I sit down in my chair. Let my lip curl at the stink of his words.

“You want to talk about it?” he asks.

“It’s like you said,” I tell him. “Two steps forward, one back.”

“You’re slipping?” he guesses. “How?”

“Not slipping,” I say. “It feels more like being stuck in one place and not liking the scenery.”

“You want out?”

In a way. I want that place where time stops, where there’s zero gravity and I’m a floater. Except for bumping into a few things, no one’s there to bother me.

“It’s getting harder,” he says. His face is all soft with understanding, but this just makes me want to sharpen my nails on his pink-white skin, leave a mark of my own. “You’re thinking you can’t do it.”

“Something like that.”

“What does your gut tell you?”

“I haven’t been able to eat for days,” I tell him. Nothing goes down and stays. I’m a case of nerves, damned if I do and if I don’t.

“So let’s take it easy today,” he says. He won’t poke at anything real personal. We’ll leave family alone, and even the here and now, and work on the future. What do I see for myself?
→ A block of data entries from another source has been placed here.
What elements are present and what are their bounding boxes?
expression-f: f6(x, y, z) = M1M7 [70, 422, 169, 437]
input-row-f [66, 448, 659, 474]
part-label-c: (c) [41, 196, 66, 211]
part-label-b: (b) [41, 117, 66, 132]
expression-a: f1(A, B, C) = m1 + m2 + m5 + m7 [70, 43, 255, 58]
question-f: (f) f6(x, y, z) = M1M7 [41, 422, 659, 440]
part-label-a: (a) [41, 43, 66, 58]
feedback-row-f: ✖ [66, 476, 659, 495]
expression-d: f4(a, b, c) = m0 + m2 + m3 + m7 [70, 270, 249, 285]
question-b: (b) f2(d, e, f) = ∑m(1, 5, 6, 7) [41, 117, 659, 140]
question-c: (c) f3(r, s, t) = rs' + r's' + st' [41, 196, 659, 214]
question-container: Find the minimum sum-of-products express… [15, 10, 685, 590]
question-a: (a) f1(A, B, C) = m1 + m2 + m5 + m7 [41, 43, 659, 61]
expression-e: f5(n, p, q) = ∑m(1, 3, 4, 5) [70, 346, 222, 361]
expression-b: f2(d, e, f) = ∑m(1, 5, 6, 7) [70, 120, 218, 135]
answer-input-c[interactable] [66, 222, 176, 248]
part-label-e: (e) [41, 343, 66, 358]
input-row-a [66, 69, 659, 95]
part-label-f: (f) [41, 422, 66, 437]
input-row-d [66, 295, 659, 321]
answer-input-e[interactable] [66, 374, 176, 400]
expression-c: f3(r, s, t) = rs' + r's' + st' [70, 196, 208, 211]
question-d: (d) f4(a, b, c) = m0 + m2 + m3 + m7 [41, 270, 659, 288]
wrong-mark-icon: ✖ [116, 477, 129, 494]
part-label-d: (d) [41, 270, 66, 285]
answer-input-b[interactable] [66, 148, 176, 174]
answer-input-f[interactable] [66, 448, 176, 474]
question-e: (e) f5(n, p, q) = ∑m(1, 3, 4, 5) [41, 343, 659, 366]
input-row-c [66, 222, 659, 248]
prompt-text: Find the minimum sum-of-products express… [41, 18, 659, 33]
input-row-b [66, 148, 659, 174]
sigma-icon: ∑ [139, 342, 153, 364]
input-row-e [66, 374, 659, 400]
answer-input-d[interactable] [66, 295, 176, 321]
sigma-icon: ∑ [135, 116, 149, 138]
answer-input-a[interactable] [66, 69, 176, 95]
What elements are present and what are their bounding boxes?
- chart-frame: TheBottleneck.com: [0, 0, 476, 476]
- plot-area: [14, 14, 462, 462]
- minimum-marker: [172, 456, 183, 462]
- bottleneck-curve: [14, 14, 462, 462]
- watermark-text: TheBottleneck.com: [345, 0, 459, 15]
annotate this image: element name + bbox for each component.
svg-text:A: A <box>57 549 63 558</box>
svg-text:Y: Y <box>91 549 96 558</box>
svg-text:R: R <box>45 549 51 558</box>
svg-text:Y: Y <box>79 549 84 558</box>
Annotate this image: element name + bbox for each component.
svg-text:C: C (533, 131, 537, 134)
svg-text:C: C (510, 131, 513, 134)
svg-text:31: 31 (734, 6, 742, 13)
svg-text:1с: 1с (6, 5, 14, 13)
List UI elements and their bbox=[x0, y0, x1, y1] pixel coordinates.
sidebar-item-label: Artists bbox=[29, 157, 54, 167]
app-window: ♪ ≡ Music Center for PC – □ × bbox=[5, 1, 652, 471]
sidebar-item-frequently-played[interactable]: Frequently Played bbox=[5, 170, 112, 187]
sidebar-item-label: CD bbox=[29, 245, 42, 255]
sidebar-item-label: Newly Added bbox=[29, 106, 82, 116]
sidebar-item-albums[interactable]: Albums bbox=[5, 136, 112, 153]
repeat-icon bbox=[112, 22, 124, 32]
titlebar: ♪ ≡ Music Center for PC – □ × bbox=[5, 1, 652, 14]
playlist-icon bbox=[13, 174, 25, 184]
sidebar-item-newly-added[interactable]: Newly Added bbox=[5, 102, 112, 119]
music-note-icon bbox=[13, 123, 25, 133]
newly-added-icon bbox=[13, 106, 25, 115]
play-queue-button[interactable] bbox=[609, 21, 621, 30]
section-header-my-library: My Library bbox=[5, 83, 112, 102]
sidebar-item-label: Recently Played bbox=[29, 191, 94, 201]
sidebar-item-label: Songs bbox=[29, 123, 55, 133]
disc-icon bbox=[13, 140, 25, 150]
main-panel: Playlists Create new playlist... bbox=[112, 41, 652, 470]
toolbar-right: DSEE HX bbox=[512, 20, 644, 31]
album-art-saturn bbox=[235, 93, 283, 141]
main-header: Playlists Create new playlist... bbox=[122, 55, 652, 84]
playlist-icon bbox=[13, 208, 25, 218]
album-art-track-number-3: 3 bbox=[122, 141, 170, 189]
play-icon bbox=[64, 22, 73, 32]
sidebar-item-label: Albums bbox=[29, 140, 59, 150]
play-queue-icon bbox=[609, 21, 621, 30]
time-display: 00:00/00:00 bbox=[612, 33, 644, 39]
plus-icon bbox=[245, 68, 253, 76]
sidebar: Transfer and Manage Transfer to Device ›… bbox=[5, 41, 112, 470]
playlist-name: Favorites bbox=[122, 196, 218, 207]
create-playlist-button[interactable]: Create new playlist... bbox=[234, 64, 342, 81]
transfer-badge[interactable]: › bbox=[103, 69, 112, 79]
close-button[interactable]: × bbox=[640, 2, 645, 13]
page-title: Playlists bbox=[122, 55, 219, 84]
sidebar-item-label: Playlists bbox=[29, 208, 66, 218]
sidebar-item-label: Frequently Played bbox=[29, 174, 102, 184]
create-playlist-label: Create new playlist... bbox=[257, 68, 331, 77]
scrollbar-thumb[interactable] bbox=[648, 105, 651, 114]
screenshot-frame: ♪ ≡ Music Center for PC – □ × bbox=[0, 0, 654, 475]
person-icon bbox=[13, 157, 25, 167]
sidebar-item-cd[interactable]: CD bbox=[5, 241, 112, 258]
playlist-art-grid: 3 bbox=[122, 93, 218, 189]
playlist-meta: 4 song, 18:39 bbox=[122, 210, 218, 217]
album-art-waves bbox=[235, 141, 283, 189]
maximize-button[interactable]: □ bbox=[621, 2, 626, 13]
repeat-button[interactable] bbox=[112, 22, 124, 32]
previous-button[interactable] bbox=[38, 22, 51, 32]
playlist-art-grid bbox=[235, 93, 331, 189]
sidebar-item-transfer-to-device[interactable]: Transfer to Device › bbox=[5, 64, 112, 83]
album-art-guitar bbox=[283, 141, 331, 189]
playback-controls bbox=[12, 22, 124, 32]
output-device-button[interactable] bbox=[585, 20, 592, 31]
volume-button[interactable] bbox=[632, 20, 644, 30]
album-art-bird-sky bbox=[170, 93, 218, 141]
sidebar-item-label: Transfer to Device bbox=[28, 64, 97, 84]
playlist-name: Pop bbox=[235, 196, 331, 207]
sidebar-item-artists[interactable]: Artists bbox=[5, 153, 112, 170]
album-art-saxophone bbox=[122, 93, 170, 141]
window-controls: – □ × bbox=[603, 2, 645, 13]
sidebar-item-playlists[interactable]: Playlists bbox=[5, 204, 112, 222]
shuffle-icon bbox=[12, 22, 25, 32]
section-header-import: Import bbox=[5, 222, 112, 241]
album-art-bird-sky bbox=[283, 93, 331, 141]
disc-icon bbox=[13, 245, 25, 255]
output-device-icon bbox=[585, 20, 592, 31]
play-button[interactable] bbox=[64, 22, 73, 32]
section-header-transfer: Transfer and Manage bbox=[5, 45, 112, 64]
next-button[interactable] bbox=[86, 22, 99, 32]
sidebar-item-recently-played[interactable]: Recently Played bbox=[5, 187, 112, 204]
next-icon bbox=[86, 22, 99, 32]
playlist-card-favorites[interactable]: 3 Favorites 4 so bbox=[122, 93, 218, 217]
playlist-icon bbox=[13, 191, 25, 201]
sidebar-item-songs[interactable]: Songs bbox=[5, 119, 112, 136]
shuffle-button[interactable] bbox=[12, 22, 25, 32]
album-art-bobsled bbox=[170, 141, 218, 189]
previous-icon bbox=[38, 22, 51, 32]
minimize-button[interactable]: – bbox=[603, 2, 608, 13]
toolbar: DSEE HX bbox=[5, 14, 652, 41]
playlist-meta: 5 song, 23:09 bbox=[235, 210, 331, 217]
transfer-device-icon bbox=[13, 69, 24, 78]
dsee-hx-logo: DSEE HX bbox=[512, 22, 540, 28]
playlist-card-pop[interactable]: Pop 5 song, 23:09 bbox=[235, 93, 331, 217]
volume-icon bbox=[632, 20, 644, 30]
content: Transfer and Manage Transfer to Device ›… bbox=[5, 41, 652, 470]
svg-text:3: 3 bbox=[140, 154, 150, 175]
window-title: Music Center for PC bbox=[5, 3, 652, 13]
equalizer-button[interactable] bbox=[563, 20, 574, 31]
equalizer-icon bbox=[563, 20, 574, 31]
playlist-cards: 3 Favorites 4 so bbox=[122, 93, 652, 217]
Where am I going? And, please, be
realistic.

But that’s the one thing I can’t be. Reality hurts worse than possibility.

“You want me to say I’m headed nowhere.” I’m traveling a dead-end street. “Chances are, going the way I am, I’ll end up in jail.” Or dead.

He wants me to say it. He wants it bad enough he’s willing to steer me in the direction of the morgue.

“Chloe, most girls don’t last long on the street.” They don’t last.

He watches how I’m taking it. Pushes his glasses up his nose to make sure he doesn’t miss a thing.

Am I going to crack? Am I going to give him what he wants? A few tears.

None of this is new to me. He forgets I was the one out there. I saw the girls disappear like a magician’s hand trick. Only they didn’t come back. Girls like me are not pulled out of a hat or a sleeve. When we disappear we’re gone for good.

The doctor asks, “So what happens to them?”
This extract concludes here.